I think that the turning taps off in the toilets thing is technically illegal - they made it so (or so I thought) after all those kids started being taken to hospital in the 90s after taking too much E and not being able to afford water from the bar. Or is that a clubbers' myth? The practice certainly seemed to stop rather suddenly at one point in the late 90s. It must at least be against health and safety regulations, surely. N

Anonymous said...

both - money and sex.

Psyche said...

Ach, Negracha drives me crazy. The dancefloor is insane. You can't move without getting trod on. It's a shame, because it's central and it's open late. Which I guess is why it's so crowded.

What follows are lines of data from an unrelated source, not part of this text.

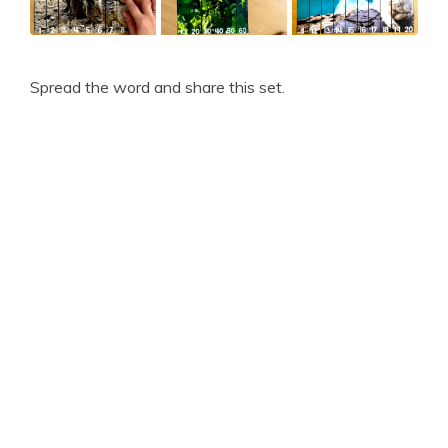
Spread the word and share this set.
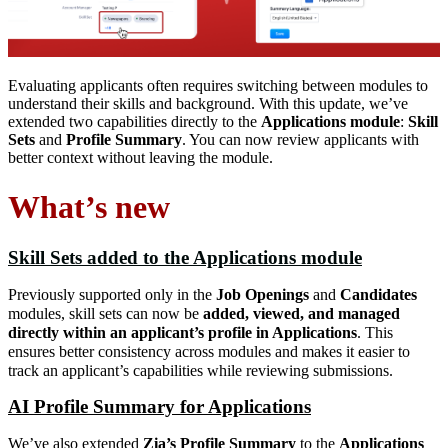
Evaluating applicants often requires switching between modules to
understand their skills and background. With this update, we’ve
extended two capabilities directly to the
Applications module
:
Skill
Sets
and
Profile Summary
. You can now review applicants with
better context without leaving the module.
What’s new
Skill Sets added to the Applications module
Previously supported only in the
Job Openings
and
Candidates
modules, skill sets can now be
added, viewed, and managed
directly within an applicant’s profile in Applications
. This
ensures better consistency across modules and makes it easier to
track an applicant’s capabilities while reviewing submissions.
AI Profile Summary for Applications
We’ve also extended
Zia’s Profile Summary
to the
Applications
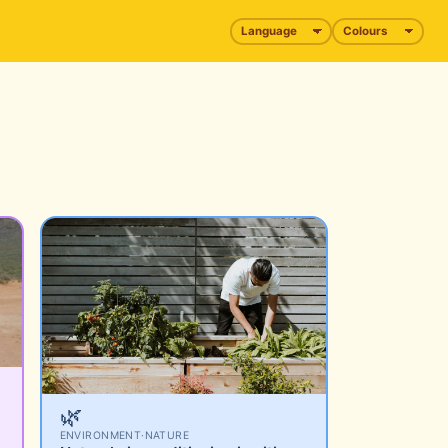
🌿
ENVIRONMENT
·
NATURE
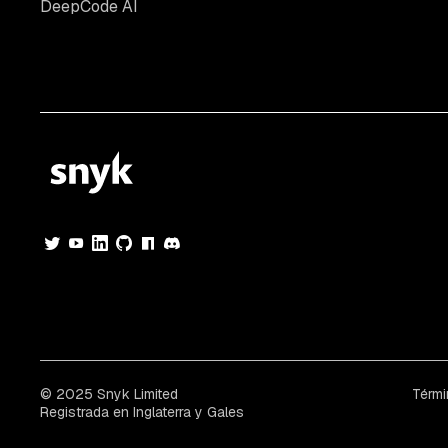
DeepCode AI
© 2025 Snyk Limited
Térmi
Registrada en Inglaterra y Gales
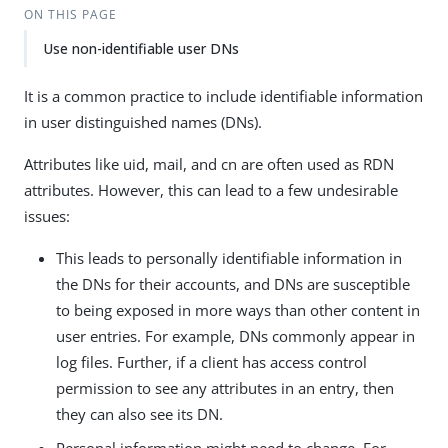
ON THIS PAGE
Use non-identifiable user DNs
It is a common practice to include identifiable information
in user distinguished names (DNs).
Attributes like uid, mail, and cn are often used as RDN
attributes. However, this can lead to a few undesirable
issues:
This leads to personally identifiable information in
the DNs for their accounts, and DNs are susceptible
to being exposed in more ways than other content in
user entries. For example, DNs commonly appear in
log files. Further, if a client has access control
permission to see any attributes in an entry, then
they can also see its DN.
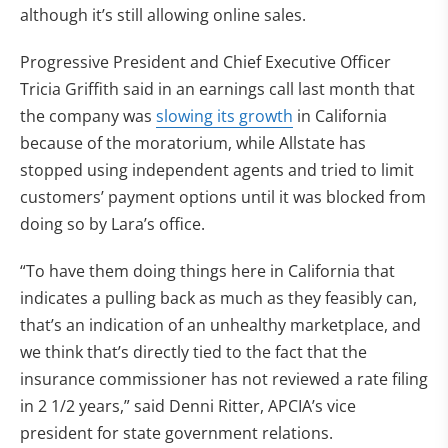
although it’s still allowing online sales.
Progressive President and Chief Executive Officer
Tricia Griffith said in an earnings call last month that
the company was
slowing its growth
in California
because of the moratorium, while Allstate has
stopped using independent agents and tried to limit
customers’ payment options until it was blocked from
doing so by Lara’s office.
“To have them doing things here in California that
indicates a pulling back as much as they feasibly can,
that’s an indication of an unhealthy marketplace, and
we think that’s directly tied to the fact that the
insurance commissioner has not reviewed a rate filing
in 2 1/2 years,” said Denni Ritter, APCIA’s vice
president for state government relations.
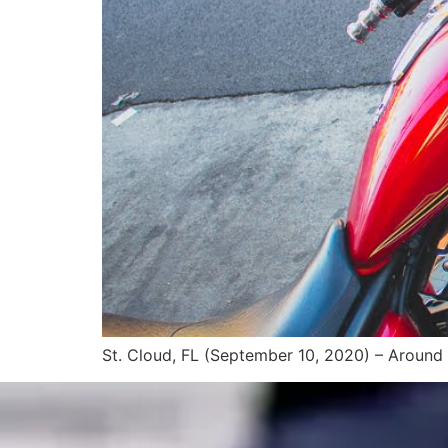
St. Cloud, FL (September 10, 2020) – Around 5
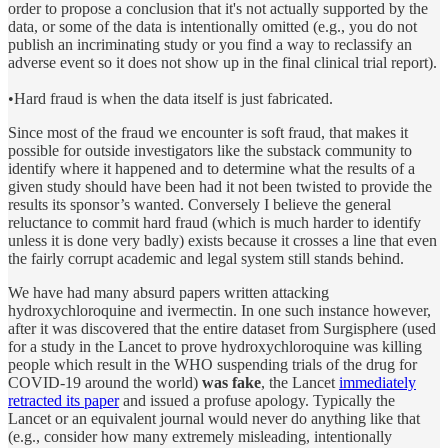
order to propose a conclusion that it's not actually supported by the
data, or some of the data is intentionally omitted (e.g., you do not
publish an incriminating study or you find a way to reclassify an
adverse event so it does not show up in the final clinical trial report).
•Hard fraud is when the data itself is just fabricated.
Since most of the fraud we encounter is soft fraud, that makes it
possible for outside investigators like the substack community to
identify where it happened and to determine what the results of a
given study should have been had it not been twisted to provide the
results its sponsor’s wanted. Conversely I believe the general
reluctance to commit hard fraud (which is much harder to identify
unless it is done very badly) exists because it crosses a line that even
the fairly corrupt academic and legal system still stands behind.
We have had many absurd papers written attacking
hydroxychloroquine and ivermectin. In one such instance however,
after it was discovered that the entire dataset from Surgisphere (used
for a study in the Lancet to prove hydroxychloroquine was killing
people which result in the WHO suspending trials of the drug for
COVID-19 around the world)
was fake
, the Lancet
immediately
retracted its paper
and issued a profuse apology. Typically the
Lancet or an equivalent journal would never do anything like that
(e.g., consider how many extremely misleading, intentionally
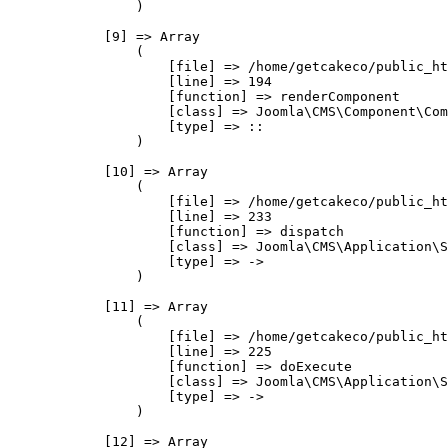
                )

            [9] => Array

                (

                    [file] => /home/getcakeco/public_ht
                    [line] => 194

                    [function] => renderComponent

                    [class] => Joomla\CMS\Component\Com
                    [type] => ::

                )

            [10] => Array

                (

                    [file] => /home/getcakeco/public_ht
                    [line] => 233

                    [function] => dispatch

                    [class] => Joomla\CMS\Application\S
                    [type] => ->

                )

            [11] => Array

                (

                    [file] => /home/getcakeco/public_ht
                    [line] => 225

                    [function] => doExecute

                    [class] => Joomla\CMS\Application\S
                    [type] => ->

                )

            [12] => Array
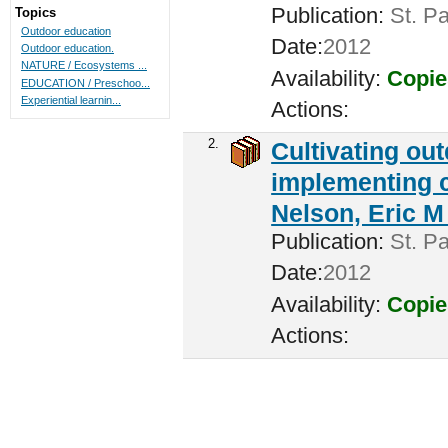
Publication:
St. Pa
Topics
Outdoor education
Date:
2012
Outdoor education.
NATURE / Ecosystems ...
Availability:
Copie
EDUCATION / Preschoo...
Experiential learnin...
Actions:
2.
Cultivating ou
implementing c
Nelson, Eric M 
Publication:
St. Pa
Date:
2012
Availability:
Copie
Actions:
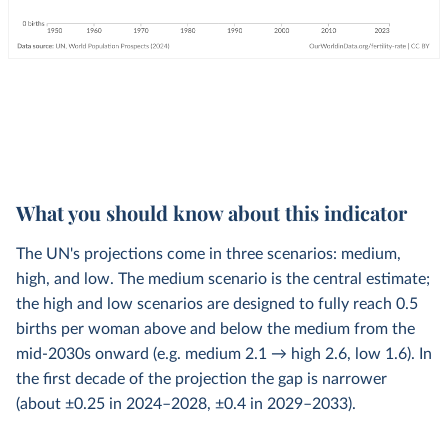
What you should know about this indicator
The UN's projections come in three scenarios: medium,
high, and low. The medium scenario is the central estimate;
the high and low scenarios are designed to fully reach 0.5
births per woman above and below the medium from the
mid-2030s onward (e.g. medium 2.1 → high 2.6, low 1.6). In
the first decade of the projection the gap is narrower
(about ±0.25 in 2024–2028, ±0.4 in 2029–2033).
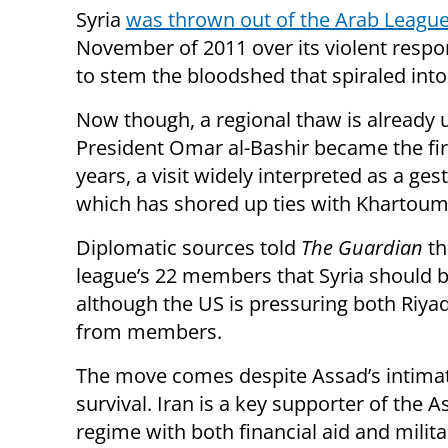
Syria
was thrown out of the Arab Leagu
November of 2011 over its violent respon
to stem the bloodshed that spiraled into a
Now though, a regional thaw is already
President Omar al-Bashir became the first
years, a visit widely interpreted as a ges
which has shored up ties with Khartoum 
Diplomatic sources told
The Guardian
th
league’s 22 members that Syria should be
although the US is pressuring both Riya
from members.
The move comes despite Assad’s intimate
survival. Iran is a key supporter of the 
regime with both financial aid and milit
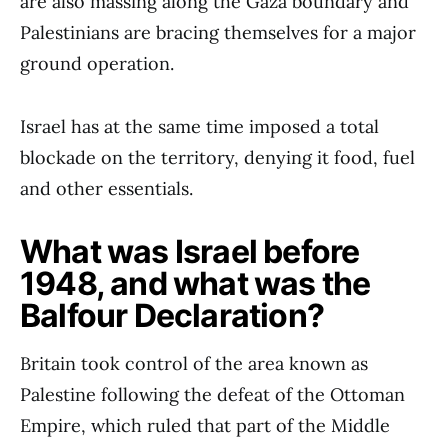
are also massing along the Gaza boundary and
Palestinians are bracing themselves for a major
ground operation.
Israel has at the same time imposed a total
blockade on the territory, denying it food, fuel
and other essentials.
What was Israel before
1948, and what was the
Balfour Declaration?
Britain took control of the area known as
Palestine following the defeat of the Ottoman
Empire, which ruled that part of the Middle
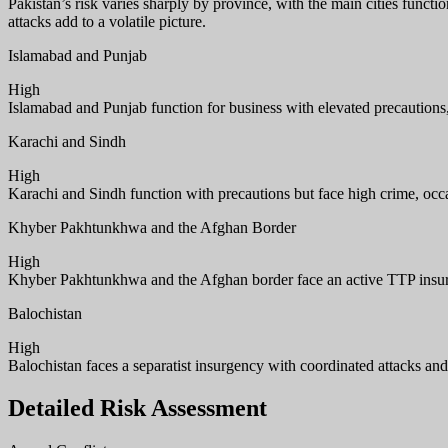
Pakistan’s risk varies sharply by province, with the main cities funct
attacks add to a volatile picture.
Islamabad and Punjab
High
Islamabad and Punjab function for business with elevated precautions, f
Karachi and Sindh
High
Karachi and Sindh function with precautions but face high crime, occas
Khyber Pakhtunkhwa and the Afghan Border
High
Khyber Pakhtunkhwa and the Afghan border face an active TTP insurg
Balochistan
High
Balochistan faces a separatist insurgency with coordinated attacks an
Detailed Risk Assessment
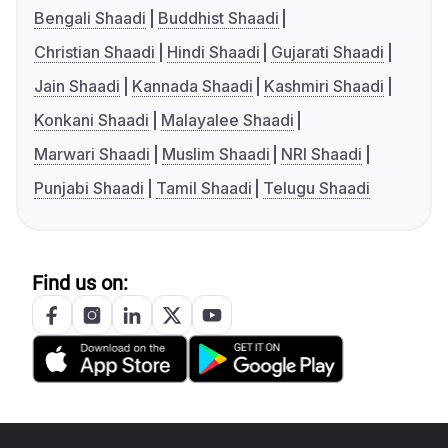
Bengali Shaadi
Buddhist Shaadi
Christian Shaadi
Hindi Shaadi
Gujarati Shaadi
Jain Shaadi
Kannada Shaadi
Kashmiri Shaadi
Konkani Shaadi
Malayalee Shaadi
Marwari Shaadi
Muslim Shaadi
NRI Shaadi
Punjabi Shaadi
Tamil Shaadi
Telugu Shaadi
Find us on:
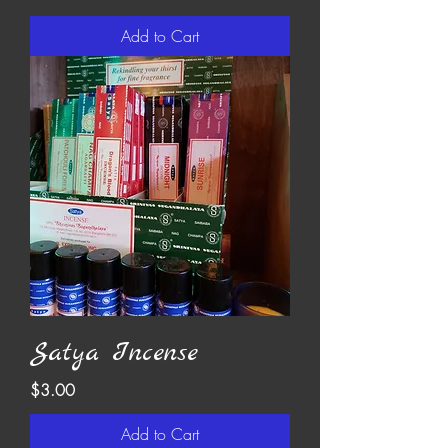
Add to Cart
Satya Incense
Price
$3.00
Add to Cart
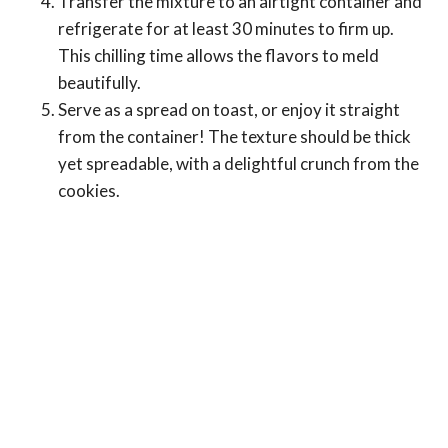
Transfer the mixture to an airtight container and
refrigerate for at least 30 minutes to firm up.
This chilling time allows the flavors to meld
beautifully.
Serve as a spread on toast, or enjoy it straight
from the container! The texture should be thick
yet spreadable, with a delightful crunch from the
cookies.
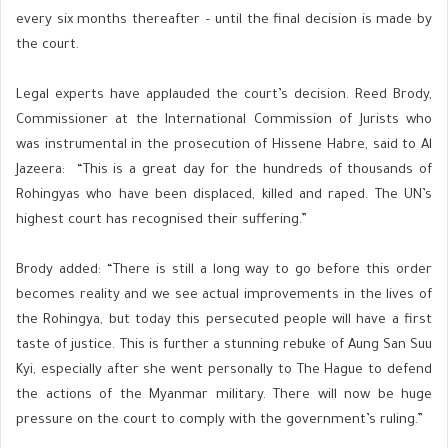
every six months thereafter – until the final decision is made by
the court.
Legal experts have applauded the court’s decision. Reed Brody,
Commissioner at the International Commission of Jurists who
was instrumental in the prosecution of Hissene Habre, said to Al
Jazeera: “This is a great day for the hundreds of thousands of
Rohingyas who have been displaced, killed and raped. The UN’s
highest court has recognised their suffering.”
Brody added: “There is still a long way to go before this order
becomes reality and we see actual improvements in the lives of
the Rohingya, but today this persecuted people will have a first
taste of justice. This is further a stunning rebuke of Aung San Suu
Kyi, especially after she went personally to The Hague to defend
the actions of the Myanmar military. There will now be huge
pressure on the court to comply with the government’s ruling.”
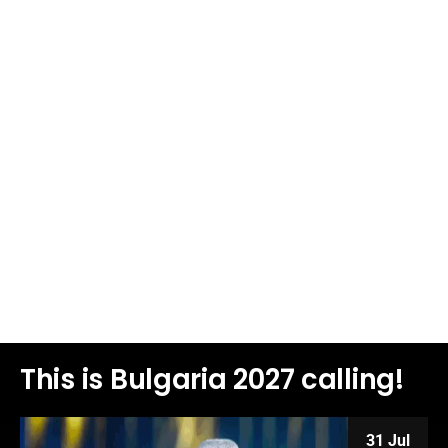
This is Bulgaria 2027 calling!
31 Jul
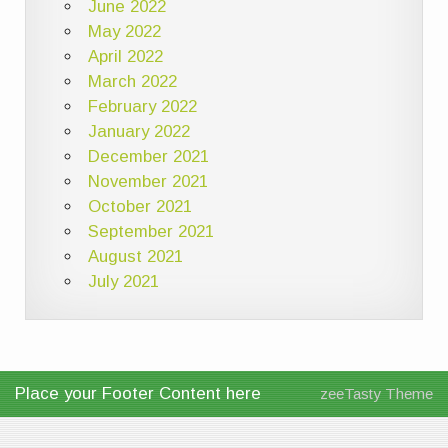
June 2022
May 2022
April 2022
March 2022
February 2022
January 2022
December 2021
November 2021
October 2021
September 2021
August 2021
July 2021
Place your Footer Content here
zeeTasty Theme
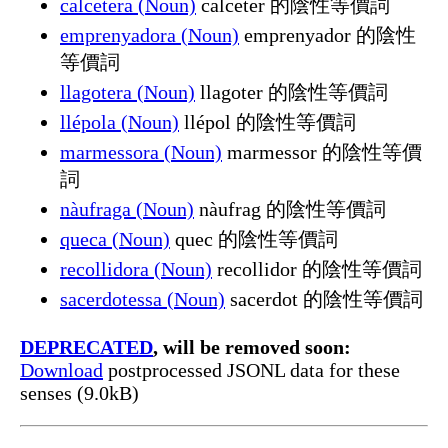
calcetera (Noun)
calceter 的陰性等價詞
emprenyadora (Noun)
emprenyador 的陰性
等價詞
llagotera (Noun)
llagoter 的陰性等價詞
llépola (Noun)
llépol 的陰性等價詞
marmessora (Noun)
marmessor 的陰性等價
詞
nàufraga (Noun)
nàufrag 的陰性等價詞
queca (Noun)
quec 的陰性等價詞
recollidora (Noun)
recollidor 的陰性等價詞
sacerdotessa (Noun)
sacerdot 的陰性等價詞
DEPRECATED
, will be removed soon:
Download
postprocessed JSONL data for these
senses (9.0kB)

But oh my god, the taps in the loos! It hadn't occurred to me before I read your post that someone might have done it deliberately. That's just awful. I mean, the loos are bad anyway, there's never paper or soap, and the hot water is scalding, but then I've yet to find a London milonga with good loos.

msHedgehog said...

Perhaps I should include an assessment of the loos in each review. I knew I'd forgotten something.

msHedgehog said...

Ooh, I should have said how much it was to get in. Edited to add it.

msHedgehog said...

Edited again to add the website.

Anonymous said...

Whoever posted the first comment, about milongas reflecting the hosts are right. The best milonga I ever went to, had about 10 at most, was in someone's wooden floored dining room and had taken me 45 mins by train to get there. Was still wonderful, the woman who hosted it was so heart warming and welcoming. Her choice is music was superb. And as well as wine, water and snacks. She made a huge batch of soup. It was such a cosy and beautiful house. I still remember it with fond memories.

It isn't the amount of people that matters at a milonga but the atmosphere, if people are polite, friendly, if the music is good.